人権尊重が求められる国交省のフルボディスキャナー実証実験

  PIJフルボディスキャナー検査問題検討委員会

◎米機爆破未遂事件では、テロ容疑者が爆発物を下着に縫い込んで、空港の金属探知機をすり抜けた。これが大きなきっかけとなり、これまでの「金属探知」や「ボディチェック(pat-down)」では不十分ということで、世界各地の空港で、乗客や搭乗員の人体全体へ電磁波を照射し、“全身透視画像を撮って検査する機器(フルボディ・イメージング・マシン)”が導入されてきている。この機器は、「フルボディスキャナー(full body 【whole body】 scanners)」と呼ばれる。

◎国交省は、7月5日から9月10日まで、成田国際空港で、フルボディスキャナー検査の実証実験を開始した。実証実験計画を読むと、実施に先立ち、被検者である個人、乗客のプライバシーについては、かなり慎重な検討がなされていると見てとれる。だが、この透視検査では、人体全体へ電磁波を照射し、“個人の全身(あるいは全裸)の3次元画像”を取り扱うことにつながる。乗客には、嫌悪感が極めて強い検査方法である。

◎今回は実証実験だが、それでも、この検査方法に対する乗客の感情などを勘案したうえで、かなり慎重な運用が求められる。事実、アメリカなどでは、女性乗客がフルボディスキャナー検査で「侮辱を受けた」という苦情が、空港当局へかなりの数で寄せられている。

◎また、アメリカ、カナダなど各国のプライバシーを守る市民団体は、「この検査方法はプライバシーの侵害にあたる」あるいは「人種差別につながる」などの理由で、フルボディスキャナーの利用を止めるように訴えている。

◎イギリス政府の平等・人権委員会(Equality and Human Rights Commission)も、空港でのフルボディスキャナー検査に慎重な姿勢を明らかにしている。この検査方法が、プライバシー侵害に加え、特定国出身者などへの人種偏見を助長したり、信教の自由を侵害することにつながる怖れも強いというのが主な理由である。

◎フルボディスキャナー検査では、電磁波を人体全体へ照射することになる。ここで照射する電磁波は、ミリ波(テラ波)で、人体にはほとんど影響がないとされる(PIJは安全性についての科学的根拠を確認できていない)。X線とは異なり、安全性は高いとされる。危険なX線の照射ではないとはいうものの、透視をねらいに電磁波を「人体全体へ照射する」ということで、健康への不安感は強い。とりわけ、妊娠している女性などへ不安を与えるものであってはならない。

◎女性乗客へ妊娠しているかどうかを問うことも一案であるが、そもそも妊娠しているかどうかは本人の高度のプライバシー【センシティブ情報】である。ある意味では、医療情報などと同類とみてもよい。したがって、フルボディスキャナー被検者の選択において、女性乗客に妊娠の有無を申告させること自体、慎重でなければならない。

◎これまでの検査方法とは異なり、フルボディスキャナーによる透視検査では、“個人の全身(あるいは全裸)の3次元画像(three-dimensional images of individual’s naked bodies)”を取り扱うことにつながる。乗客の嫌悪感、恥辱感、プライバシー流出などへの不安感はすこぶる強い。事実、アメリカにおけるフルボディスキャナー検査に対するクレイムの大半は、女性乗客からのものである。透視のためにミリ波などを全身に照射し、全裸にして検査することに対する被検者の嫌悪感、羞恥心への配慮不足に起因している。
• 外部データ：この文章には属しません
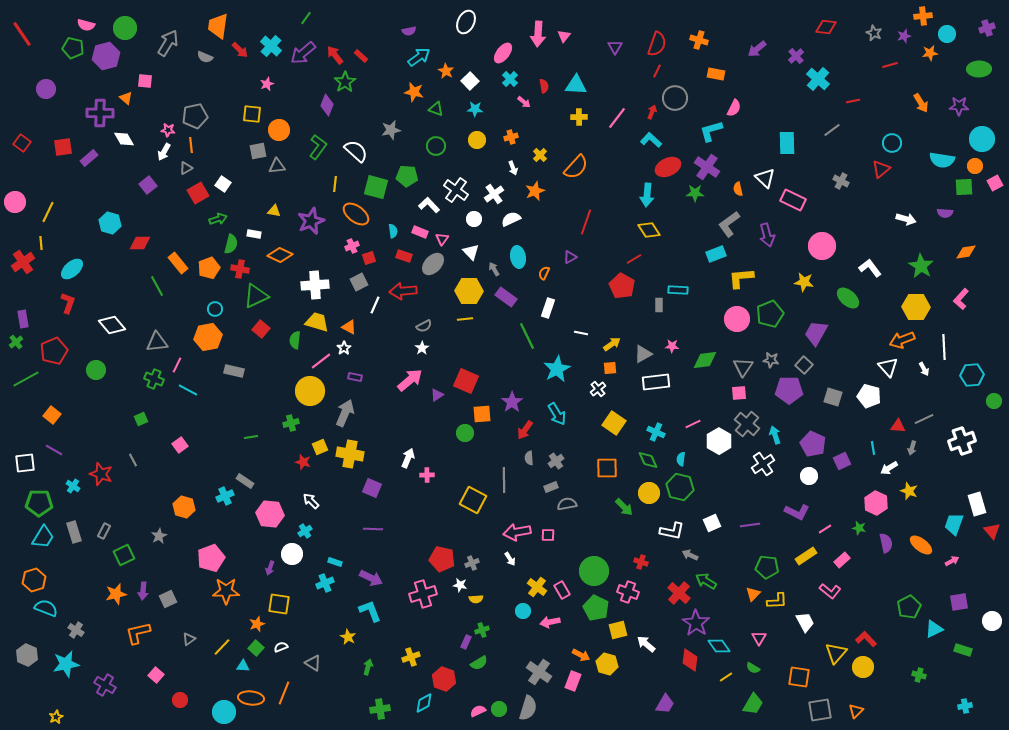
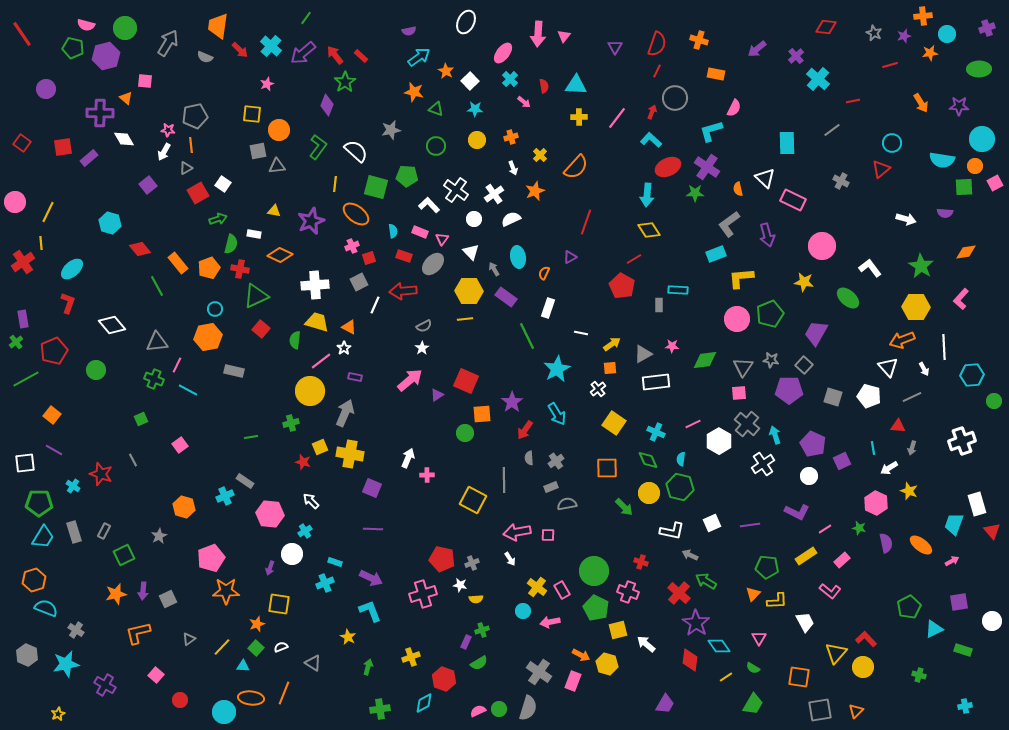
red diamond at (140, 243): moved 6 px down; rotated 50 degrees clockwise
gray line at (924, 419): moved 12 px left, 22 px up
yellow star at (56, 717): moved 2 px right, 3 px up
◎フルボディスキャナーによる透視検査で検知される画像情報は、見方によっては、医療情報と同じような本人の高度のプライバシー【センシティブ情報】である。「テロ防止・安全対策」という“利益(法益)”と、「乗客個人のプライバシー権」の保護とのバランスのとれた対応が求められている。

◎“性悪説”、つまり、乗客全員がテロリストと仮定してのフルボディスキャナー検査の広範な利用には異論がある。とりわけ、テロの可能性がほとんどない状況で、恒常的にフルボディスキャナー検査を実施し、乗客に対して一方的に受忍義務を課すのは、問題が大きい。「テロ防止・安全対策」上の“必要益”を著しく越え、「乗客個人のプライバシー権」上の“保護法益”を不当に侵害するものといえる。こうした運用はゆるされないものと解される。
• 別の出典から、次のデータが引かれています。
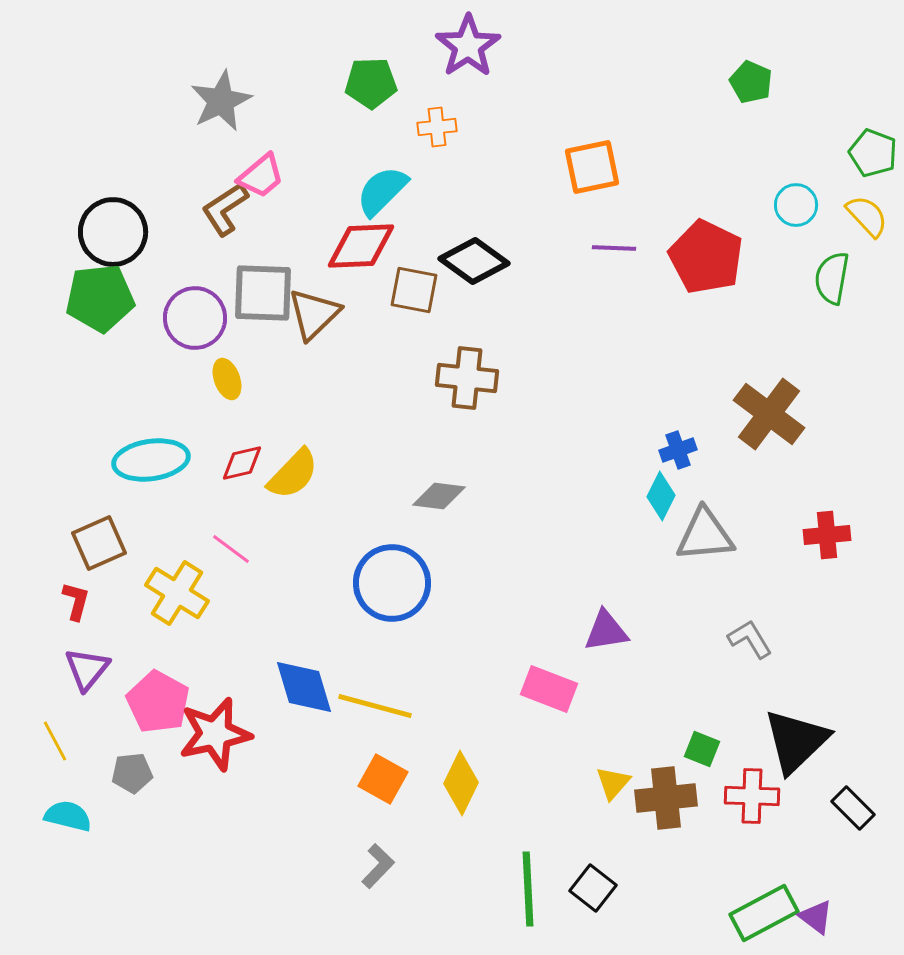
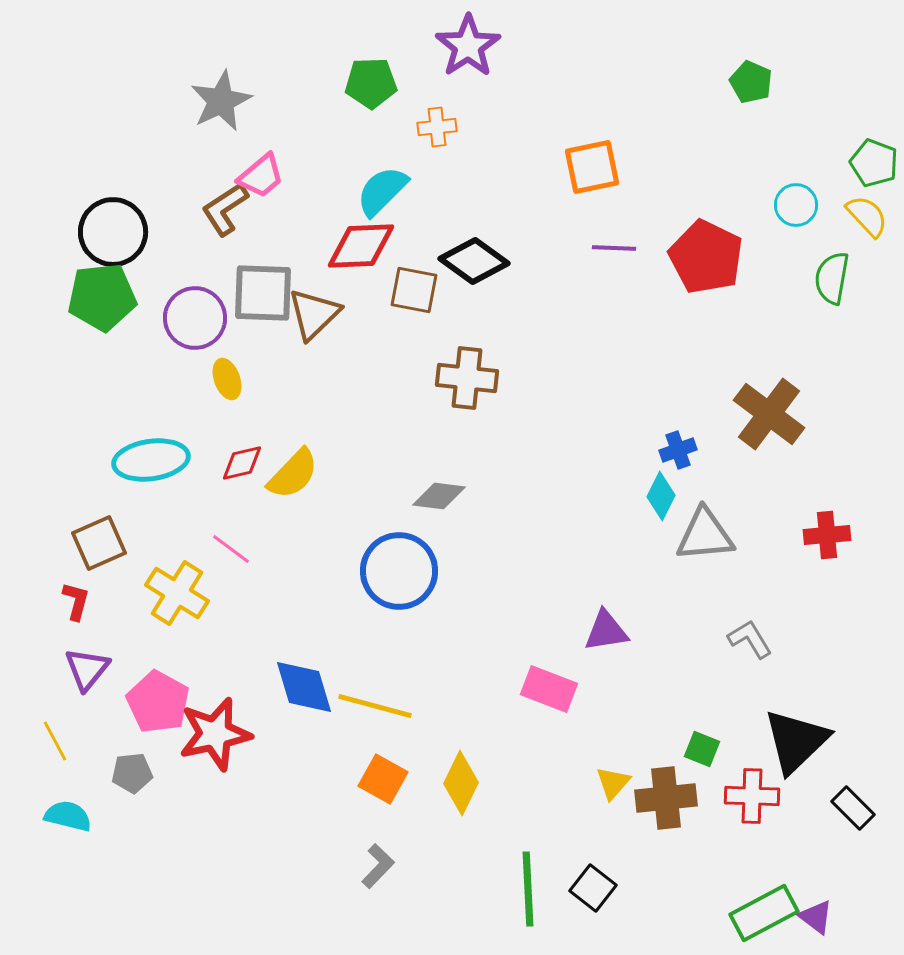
green pentagon at (873, 153): moved 1 px right, 10 px down
green pentagon at (100, 298): moved 2 px right, 1 px up
blue circle at (392, 583): moved 7 px right, 12 px up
◎最高裁は、判決で「みだりに撮像(撮影)されない権利」、つまり「肖像権」を認めている。一般に、肖像権は広い意味でのプライバシー権の一部と解されている。フルボディスキャナー検査では、原則として“記録映像”は残さない、消去するとしている。また、女性の検査は女性の検査者が担当するとしている。しかし、電磁波を全身の照射し、被検者の高度の全裸画像を撮像し、検査することは、実施の仕方次第では、本人の肖像権、プライバシー権の侵害につながるおそれも出てくる。 

◎公的機関や民間機関が市民に個人情報の提供を求める場合には、事前に「本人の同意」を得ることがプライバシー法上の鉄則である。したがって、仮に正式にフルボディスキャナー検査を導入するとした場合には、被検者の事前の同意を得る仕組みをどのように構築するかは重い課題となる。

◎レギャラーに航空機を利用している乗客などは、爆発物を機内に持ち込む可能性はほとんどないことは、搭乗履歴などから容易にチャックできるはずだ。こうした乗客については、従来に金属探知・ボディチェックで十分であろう。また、フルボディスキャナー検査を本人が望まないならば、当然、従来の検査方法の選択が許されてよい。「いやな奴は乗るな」といった荒っぽい理屈で済まされることではない。

◎フルボディスキャナー検査システムの“見える化”をさらにすすめ、この「システムの運用を常時“乗客・市民が検査”できる体制」をどう確保するかが最大の課題である。法制上の根拠もなく、市民に不透明なかたちで安易にこうした検査方法を正式に導入し、まじめな乗客・市民のプライバシー権を危殆に陥れることは許されない。

◎憲法13条【個人の尊重】は、「すべての国民は、個人として尊重される。」と定める。また、憲法31条【法的手続の保障】は、「何人も、法律の定める手続によらなければ、その生命若しくは自由を奪われ、又はその他の刑罰を科されない。」と定める。フルボディスキャナー検査システムの運用の仕方次第では、違憲となる疑いも出てくる。